Boeing lifted its forecast for aircraft demand in China in the next two decades, saying a rising middle class would spur leisure and business travel would make it the first US$1 trillion dollar market.
The plane maker projects demand in China for 6,810 aircraft valued at $1.025tn, Boeing said in Beijing on Tuesday. The aircraft maker last year predicted China would need 6,330 new planes worth $950 billion in the next two decades.
In China, “we continue to see very strong passenger traffic growth. We’ve seen a very strong consumer segment of the market”, said Randy Tinseth, the vice president of marketing at Boeing Commercial Airplanes. “The good news for aviation is that is the segment of the economy that services the aircraft market.”
Carriers across Asia are expanding their fleets as economic growth makes air travel affordable to more people, lifting orders for Boeing and Airbus. The more-optimistic outlook from Boeing, which last year announced a plan to build an aircraft-completion centre in China, comes after it delivered a record number of planes to China in 2015.
The plane maker won more orders from Chinese carriers including China Southern Airlines’ Xiamen Airlines unit this year.
Passenger traffic will expand 6.4 per cent annually in China over the next 20 years, Boeing said.
About 71 per cent of the new aircraft demand in China will be for growth, the plane maker said. Including a retained fleet of 910 planes, China will have 7,720 aircraft by 2035, the company said.
The depreciation of the yuan has improved profitability of Chinese airlines and has not dampened orders at Boeing, Mr Tinseth said. The Chinese currency has weakened 4.6 per cent against the dollar in the past 12 months, the worst performer among 11 Asian currencies tracked by Bloomberg.
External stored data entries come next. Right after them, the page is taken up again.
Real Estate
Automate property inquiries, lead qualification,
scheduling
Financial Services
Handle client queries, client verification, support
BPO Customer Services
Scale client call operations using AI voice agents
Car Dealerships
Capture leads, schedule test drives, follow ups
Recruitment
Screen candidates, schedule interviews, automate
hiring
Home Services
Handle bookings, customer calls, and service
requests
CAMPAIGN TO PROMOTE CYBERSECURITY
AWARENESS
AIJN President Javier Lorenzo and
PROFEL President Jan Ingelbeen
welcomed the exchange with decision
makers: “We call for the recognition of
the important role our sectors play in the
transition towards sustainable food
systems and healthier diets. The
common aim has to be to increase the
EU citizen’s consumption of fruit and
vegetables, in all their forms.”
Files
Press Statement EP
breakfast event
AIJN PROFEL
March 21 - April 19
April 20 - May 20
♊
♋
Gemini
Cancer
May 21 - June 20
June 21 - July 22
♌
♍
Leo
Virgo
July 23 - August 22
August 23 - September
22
The aircraft-maker predicted China will need 5,110 new single-aisle jets with a market value of $535bn through 2035, or 75 per cent of total new deliveries. The widebody fleet will triple in size, requiring 1,560 new airplanes. China’s narrowbody and widebody fleet account for about 18 per cent and 5 per cent respectively of the global figures, Boeing said.
In September last year, Boeing said it will open a facility in China with Commercial Aircraft of China to paint, complete interiors of and deliver the single-aisle 737 aircraft to Chinese companies. The US company is still working closely with Chinese partners on the details and will issue a statement at a later date, Mr Tinseth said.
The plane maker said it expects 39,620 new aircraft valued at $5.9tn to be delivered worldwide in the next 20 years.